Founding director of the Center for Law, Health & Society Charity Scott is retiring after 33 years with Georgia State Law. Scott was instrumental in developing the College of Law to be the accredited school it is today. The health law program has been ranked in the top 10 in the country consistently over the past decade, currently sitting at the #2 program in the nation.
Scott started the health law program with a single course in 1987. Through private grants and funding from the university’s Second Century Initiative, Scott was able to help recruit ten more faculty over the years for the health law program, which now offers an extensive array of cutting-edge health law courses. Holding joint faculty appointments in business and public health at the university, she developed dual degrees with these disciplines. She created the first certificate program at the law school and championed curricular development around core competencies for health law.
Scott co-founded the nationally recognized Health Law Partnership (HeLP) with Children’s Healthcare of Atlanta and the Atlanta Legal Aid Society. She was the first director of the HeLP Legal Services Clinic at the law school, which she helped to launch in order to promote interdisciplinary clinical education and public service for law, medical and graduate students.
Scott’s strong commitment to interdisciplinary education was reflected in her long-term collaborations with Emory University’s medical school faculty to teach bioethics in joint classes with law and medical students. She received the Heroes in Health Care Ethics award for her work with Emory’s Center for Ethics.
“The reason I do what I do is because it’s just a lot of fun,” Scott said. “Everything I’ve been able to do at Georgia State and with other educational and community partners has been because it’s interesting and because I’ve felt it’s been important to do. Georgia State Law has given me the tremendous freedom to follow my passions and interests wherever they may lead me.”

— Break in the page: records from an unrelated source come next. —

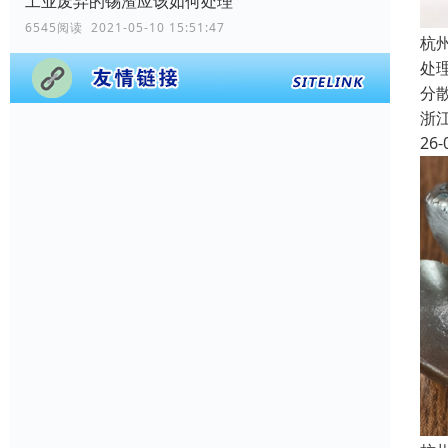
工业废弃的锡渣应该如何处理
6545阅读 2021-05-10 15:51:47
杭
处
分
浙
26-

Scott had a long-standing commitment to building bridges between academia and the real world of lawyers and legal practice. She helped to launch and develop the health law sections of the both ABA and the State Bar of Georgia, where she held leadership positions for years.
In recent years Scott expanded her teaching and research interests beyond health law. She earned a master’s degree in conflict management and taught negotiation and mediation in order to better prepare law students to resolve clients’ problems and disputes in non-adversarial ways. She created the mindfulness training program at the law school and developed other wellness initiatives for law students in order to support their health and well-being.
“I hope that Georgia State Law continues to put law students at the center of its mission, and that increasingly it will develop programs that nurture students in a holistic way that supports every dimension of their well-being and health, for this will support them both as people and as professionals,” she said.